Illinois Solicitor General Michael A. Scodro argued that Levin was attempting to “frustrate” the statutory regime created by Congress when it passed the ADEA, “or bypass it entirely using the more general remedies of §1983.”

But the justices addressed the potential jurisdictional hurdle first.

Justice Samuel Alito Jr. pointed out that amicus briefs “argue that the 7th Circuit should not have considered the question of whether there was a cause of action under §1983.”

Scodro argued that the justices had jurisdiction based on the power to hear direct appeals of constitutional questions. He also stressed that the qualified immunity issue was necessarily based on the determination of whether a §1983 cause of action exists.
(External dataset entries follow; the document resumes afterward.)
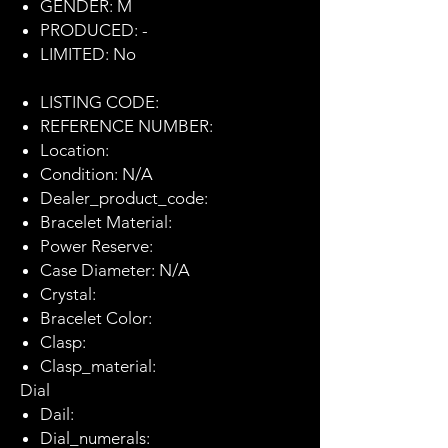
GENDER: M
PRODUCED: -
LIMITED: No
LISTING CODE:
REFERENCE NUMBER:
Location:
Condition: N/A
Dealer_product_code:
Bracelet Material:
Power Reserve:
Case Diameter: N/A
Crystal:
Bracelet Color:
Clasp:
Clasp_material:
Dial
Dail:
Dial_numerals:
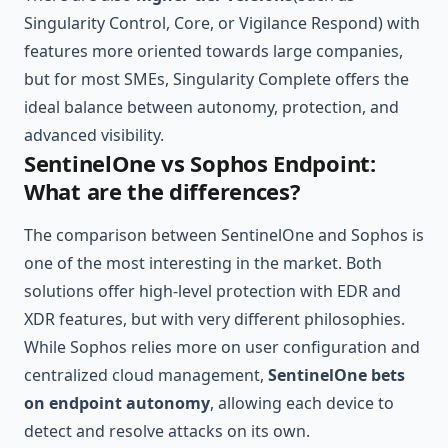
Singularity Control, Core, or Vigilance Respond) with
features more oriented towards large companies,
but for most SMEs, Singularity Complete offers the
ideal balance between autonomy, protection, and
advanced visibility.
SentinelOne vs Sophos Endpoint:
What are the differences?
The comparison between SentinelOne and Sophos is
one of the most interesting in the market. Both
solutions offer high-level protection with EDR and
XDR features, but with very different philosophies.
While Sophos relies more on user configuration and
centralized cloud management,
SentinelOne bets
on endpoint autonomy
, allowing each device to
detect and resolve attacks on its own.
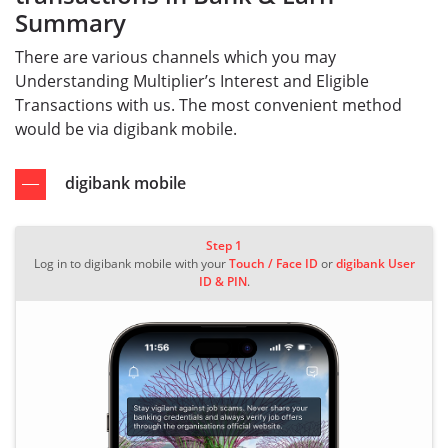
Summary
There are various channels which you may
Understanding Multiplier’s Interest and Eligible
Transactions with us. The most convenient method
would be via digibank mobile.
digibank mobile
Step 1
Log in to digibank mobile with your
Touch / Face ID
or
digibank User
ID & PIN
.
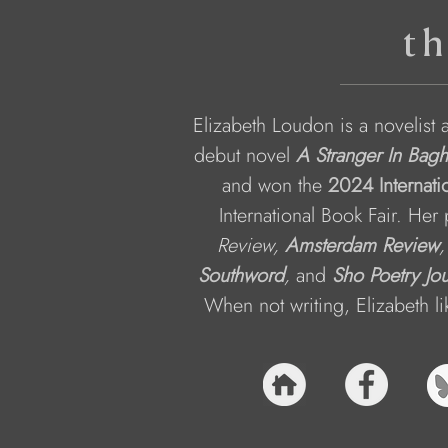
th
Elizabeth Loudon is a novelist 
debut novel 
A Stranger In Bag
and won the 
2024 Internati
International Book Fair. Her
Review, 
Amsterdam Review
,
Southword
, 
and
Sho Poetry Jou
When not writing, Elizabeth l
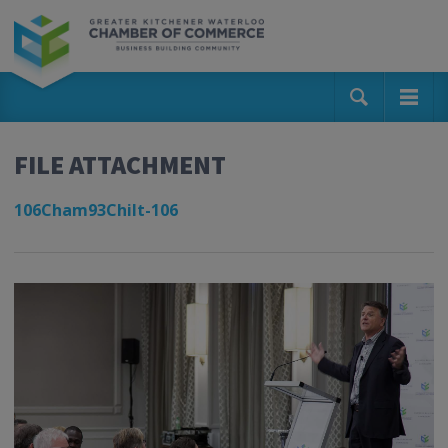
FILE ATTACHMENT
106Cham93Chilt-106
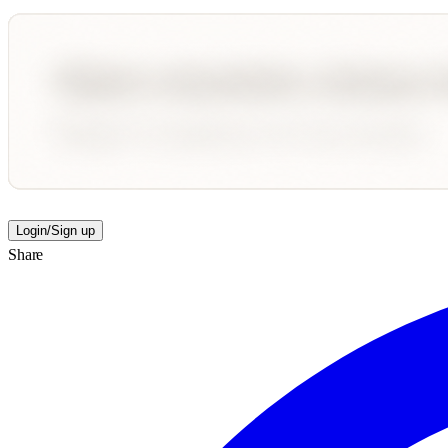
Login/Sign up
Share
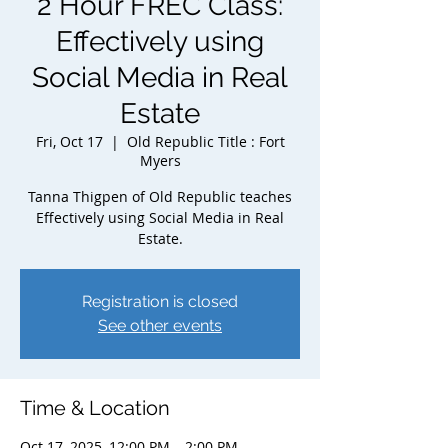
2 Hour FREC Class:
Effectively using
Social Media in Real
Estate
Fri, Oct 17
  |  
Old Republic Title : Fort
Myers
Tanna Thigpen of Old Republic teaches
Effectively using Social Media in Real
Estate.
Registration is closed
See other events
Time & Location
Oct 17, 2025, 12:00 PM – 2:00 PM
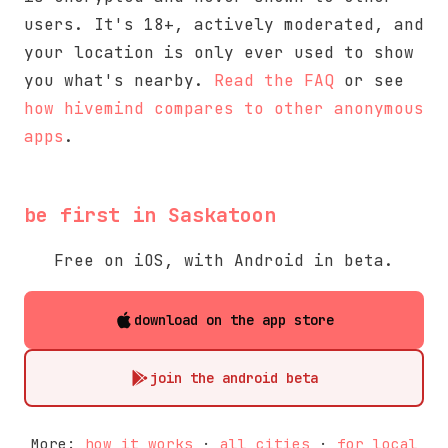
users. It's 18+, actively moderated, and
your location is only ever used to show
you what's nearby.
Read the FAQ
or see
how hivemind compares to other anonymous
apps
.
be first in Saskatoon
Free on iOS, with Android in beta.
download on the app store
join the android beta
More:
how it works
·
all cities
·
for local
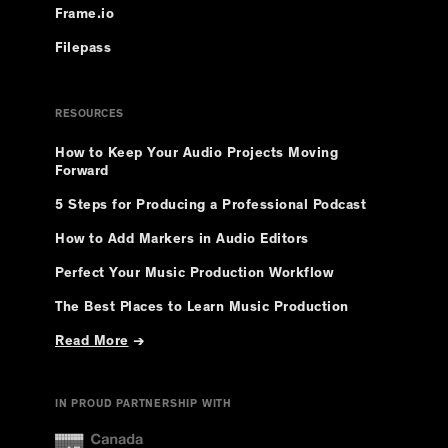
Frame.io
Filepass
RESOURCES
How to Keep Your Audio Projects Moving
Forward
5 Steps for Producing a Professional Podcast
How to Add Markers in Audio Editors
Perfect Your Music Production Workflow
The Best Places to Learn Music Production
Read More
→
IN PROUD PARTNERSHIP WITH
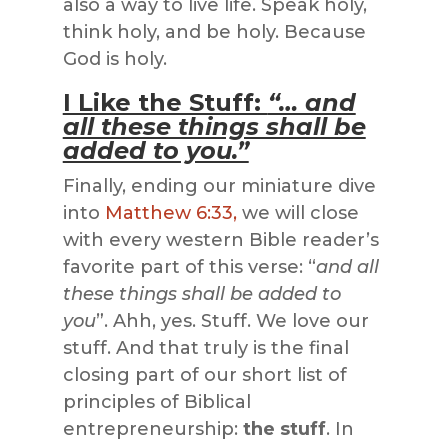
also a way to live life. Speak holy,
think holy, and be holy. Because
God is holy.
I Like the Stuff:
“… and
all these things shall be
added to you.”
Finally, ending our miniature dive
into
Matthew 6:33,
we will close
with every western Bible reader’s
favorite part of this verse: “
and all
these things shall be added to
you
”. Ahh, yes. Stuff. We love our
stuff. And that truly is the final
closing part of our short list of
principles of Biblical
entrepreneurship:
the stuff
. In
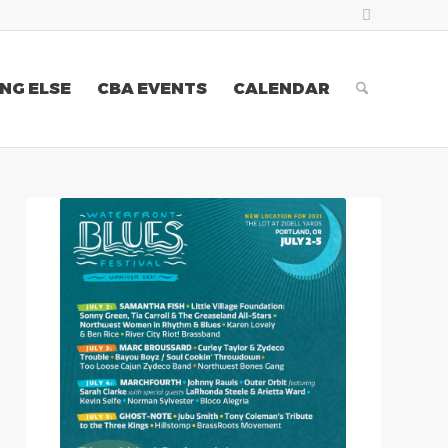
NG ELSE
CBA EVENTS
CALENDAR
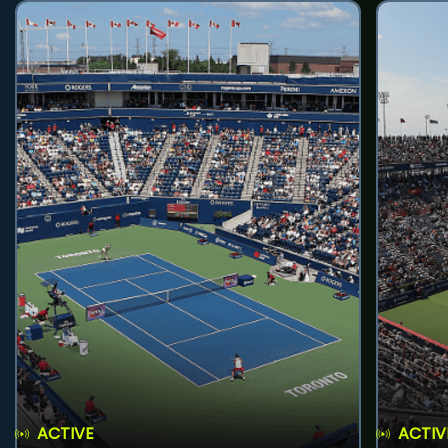
ACTIVE
ACTIV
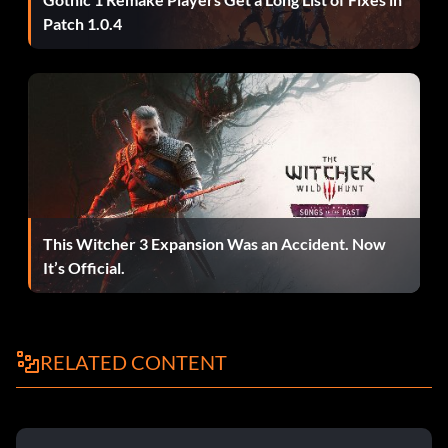
Patch 1.0.4
This Witcher 3 Expansion Was an Accident. Now
It’s Official.
RELATED CONTENT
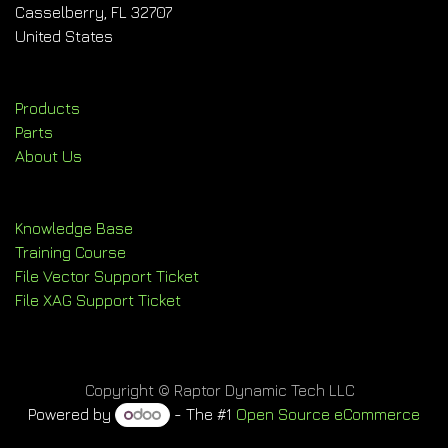
Casselberry, FL 32707
United States
Products
Parts
About Us
Knowledge Base
Training Course
File Vector Support Ticket
File XAG Support Ticket
Copyright © Raptor Dynamic Tech LLC
Powered by
- The #1
Open Source eCommerce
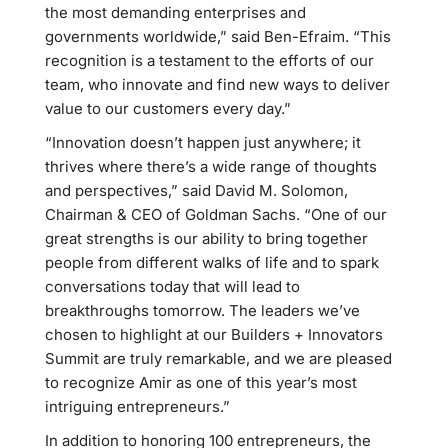
the most demanding enterprises and
governments worldwide,” said Ben-Efraim. “This
recognition is a testament to the efforts of our
team, who innovate and find new ways to deliver
value to our customers every day.”
“Innovation doesn’t happen just anywhere; it
thrives where there’s a wide range of thoughts
and perspectives,” said David M. Solomon,
Chairman & CEO of Goldman Sachs. “One of our
great strengths is our ability to bring together
people from different walks of life and to spark
conversations today that will lead to
breakthroughs tomorrow. The leaders we’ve
chosen to highlight at our Builders + Innovators
Summit are truly remarkable, and we are pleased
to recognize Amir as one of this year’s most
intriguing entrepreneurs.”
In addition to honoring 100 entrepreneurs, the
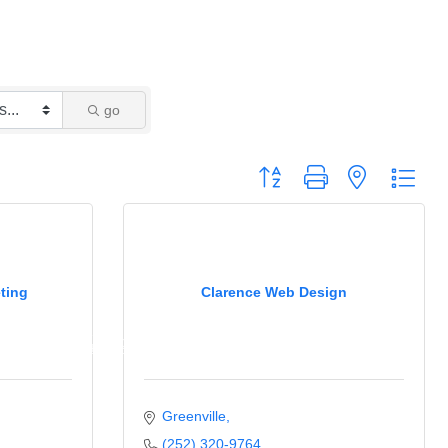
go
Button group with nested drop
ting
Clarence Web Design
Newsletter
Ribbon Cuttings
c Policy
Business Excellence Awards
Greenville
(252) 320-9764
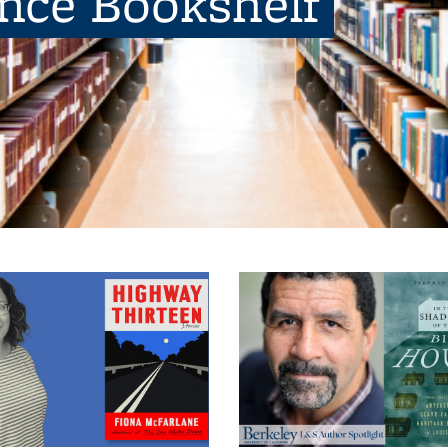
ence Bookshelf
“It would seem sensible as a matter of first principles to consider whether or not there is such a cause of action at all [rather] than waiting until final judgment,” Scodro said.

Justice Elena Kagan homed in on another potential hurdle.

“Mr. Levin is covered not by the ADEA, but by a separate statute,” the Government Employee Rights Act of 1991, Kagan said. (The GERA was passed to cover some government employees who were not covered by the ADEA.) “There’s a separate question whether the GERA would displace constitutional relief, which apparently has never been argued to anybody in this case.”

When Edward R. Theobald, a Chicago-based solo practitioner, argued on behalf of Levin, Justice Anthony M. Kennedy returned to the preliminary issues that stood in the way of the merits in the case.

“Would there be any unfairness to the parties if this case were remanded [to the 7th Circuit] with instructions for it in turn to remand to the district court to see whether or not the GERA issue has been properly presented or waived?” Kennedy asked.

“It would be very unfair to us,” Theobald replied. “We were scheduled to go to trial in May before the Court granted … cert. The case has been pending almost six years. And this issue in GERA was raised [by the state] only this year. It wasn’t raised for six years.”

During Scodro’s rebuttal argument, Justice Antonin Scalia expressed exasperation at not being able to reach the merits of the case.

“When the case is before us, counsel suddenly finds all sorts of reasons why we shouldn’t have taken it in the first place,” Scalia said. “You should have told us that before we took it.”

The case is Madigan, et al. v. Levin, No. 12A455. If the justices reach a decision, it is expected later this term.